Headwinds related to the dissolution of the STM/Ericsson joint venture are waning considerably.
· After eight consecutive quarterly losses, STM is expected to book a mean EPS in Q4 of four cents. (per S&P Capital IQ).
· In Q3, STM experienced sequential growth in their Imaging, Microcontrollers, MEMS and Automotive segments.
· STM closed at $7.68 on January 7, 2013. STM has a tangible book value (MRQ) of 6.43.
· With a Quick ratio of 1.7, Current of 2.3 and LTD of 0.1, debt is not a major concern for investors.
· STM has a dynamic R&D unit with approximately a quarter of their employees devoted to R&D operations. STM currently holds 16,000 patents in 9,000 patent families with hundreds of new patent filings pending.
· STM was set to capitalize on the Cable Digitalization Program in India, particularly in the set-top boxes market; however, legal proceedings in India (unrelated to STM) delayed the process. STM should profit from the eventual renewal of the Cable Digitalization Program.
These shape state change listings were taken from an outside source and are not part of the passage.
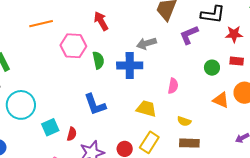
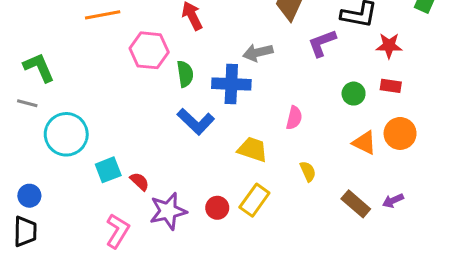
blue L-shape: (95, 105) -> (196, 121), moved, turned -30
yellow semicircle: (184, 121) -> (308, 171), turned -136
red semicircle: (72, 134) -> (140, 181), turned -64
brown rectangle: (189, 143) -> (356, 204), moved, turned 36

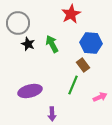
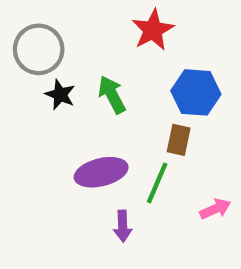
brown rectangle: (83, 65) -> (179, 140), turned 48
purple ellipse: (30, 91) -> (101, 172), moved
purple arrow: (52, 114) -> (123, 226), moved

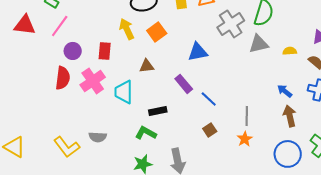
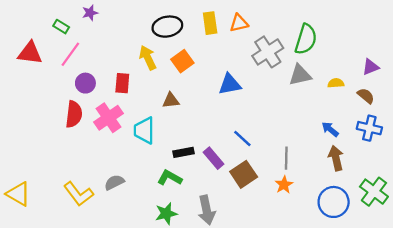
purple rectangle: (184, 84) -> (214, 158), moved
brown square: (210, 130) -> (244, 174), size x1.6
gray semicircle: (98, 137) -> (114, 182), turned 150

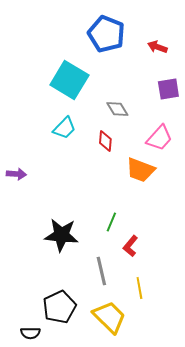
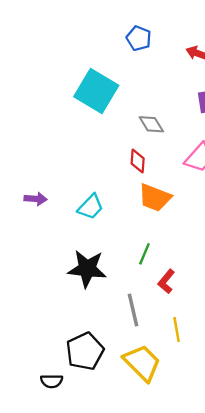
blue pentagon: (106, 34) -> (139, 38), size x0.6
cyan trapezoid: (64, 128) -> (91, 207), moved
orange trapezoid: (140, 170) -> (155, 198), moved

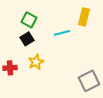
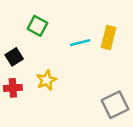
yellow rectangle: (84, 17) -> (109, 37), moved
black square: (27, 39) -> (14, 57), moved

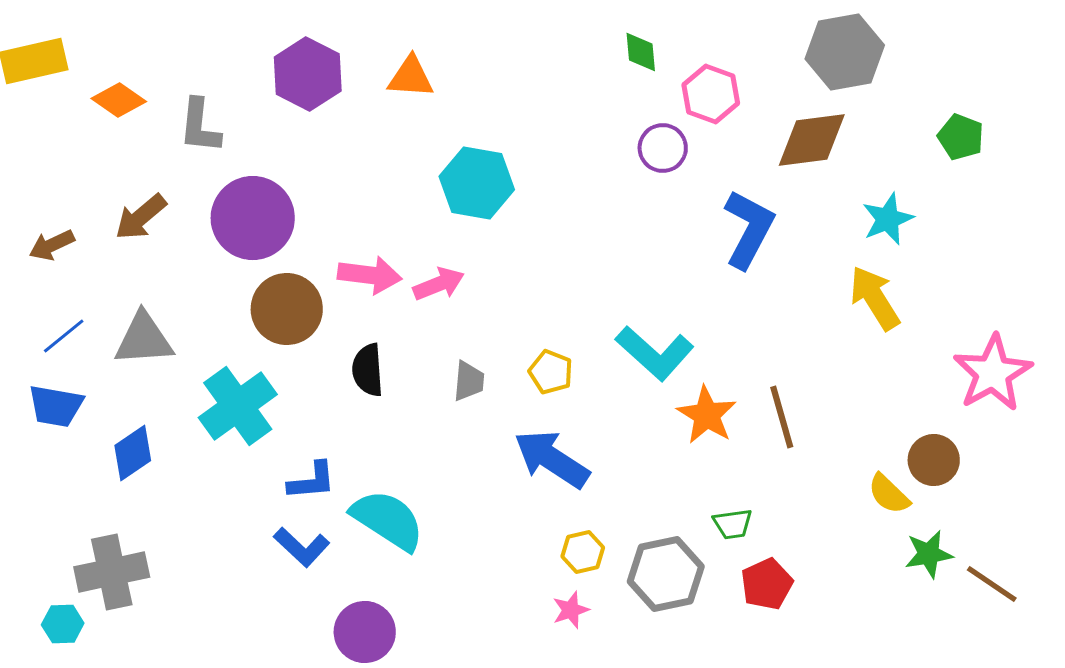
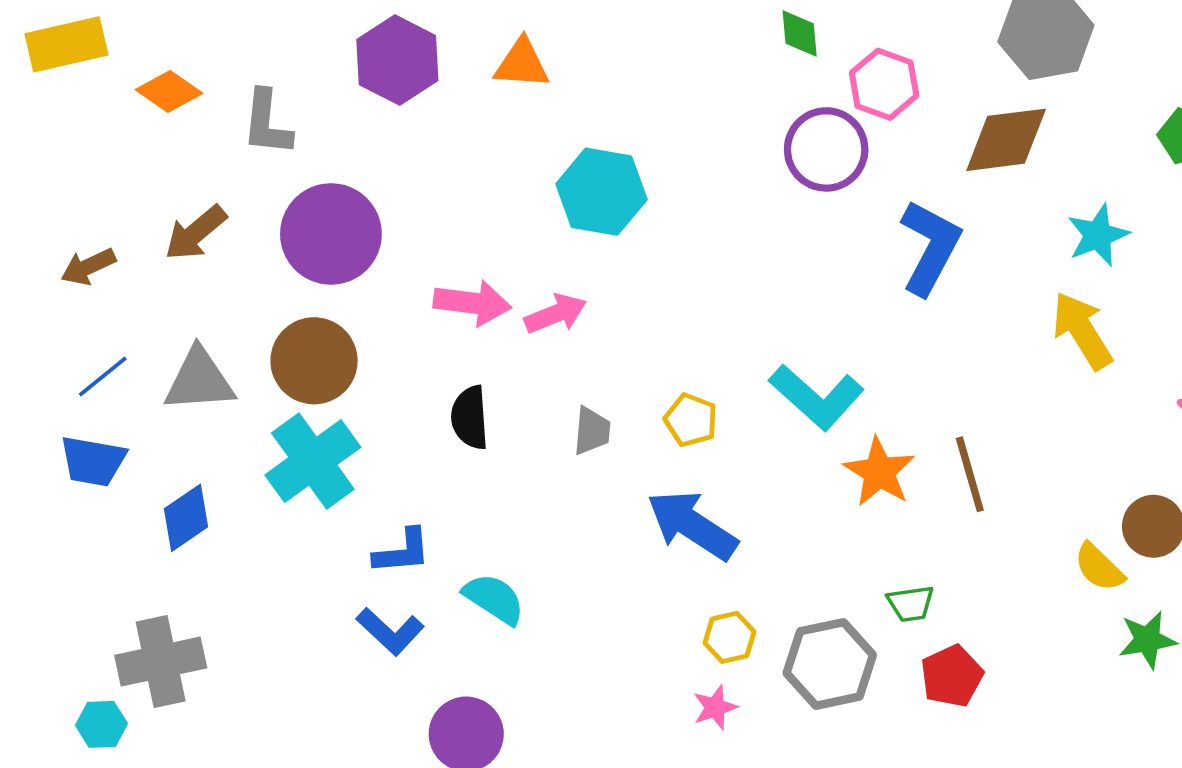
purple circle: (663, 148) -> (826, 149), size x1.4
brown circle: (287, 309) -> (314, 361), moved
cyan semicircle: (388, 520) -> (494, 599), size x0.7

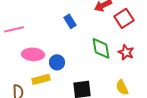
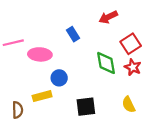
red square: (124, 18) -> (131, 44), moved
pink ellipse: (33, 54) -> (40, 54), moved

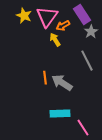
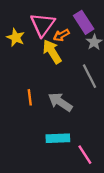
yellow star: (24, 16) -> (16, 37), moved
yellow arrow: (55, 40) -> (52, 52), size x1.5
orange line: (45, 78) -> (30, 97), moved

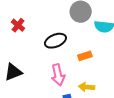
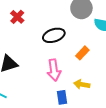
orange rectangle: (85, 56) -> (82, 53), turned -32

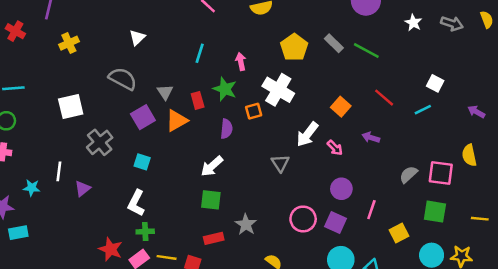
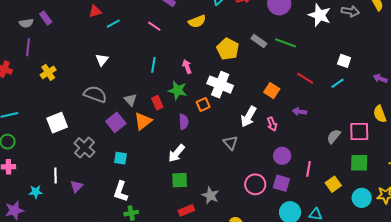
white star: (413, 23) -> (320, 15), size x1.6
pink arrow: (335, 148) -> (272, 124), turned 32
· According to their 3Q statement, STM has $739,000,000 cash on hand.
· STM has approved their quarterly dividend, which currently stands at 5.11%. From my perspective, this is indicative of a company that has confidence in future operations.
I'm primarily a Dividend Growth Investor; however, I devote a small fraction of my funds to beaten down stocks with growth potential. I use gains in trades from those stocks to fund additional positions in DGI stocks. Consequently, I've taken a small position in STM. I don't pretend to know with certainty when or if STM will turnaround; however, with low debt, reasonable cash and cash equivalents on their balance sheets, broad geographic reach, strong positions in several of the industries' segments, and future tailwinds in MEMS, automotive and smart card markets, I'm willing to hold this position for a lengthy period. Although STM is not an ideal acquisition target, I would not rule out that possibility, particularly considering the value of their proprietary information and R&D activities.
Disclosure: I am long STM, . I wrote this article myself, and it expresses my own opinions. I am not receiving compensation for it (other than from Seeking Alpha). I have no business relationship with any company whose stock is mentioned in this article.